:: Data under study ::
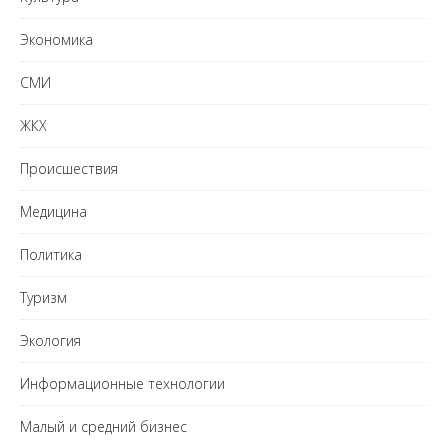
Экономика
СМИ
ЖКХ
Происшествия
Медицина
Политика
Туризм
Экология
Информационные технологии
Малый и средний бизнес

:: Action item ::
Output all the records above again exactly, with the pictures dropped.

:: Answer area ::
Экономика
СМИ
ЖКХ
Происшествия
Медицина
Политика
Туризм
Экология
Информационные технологии
Малый и средний бизнес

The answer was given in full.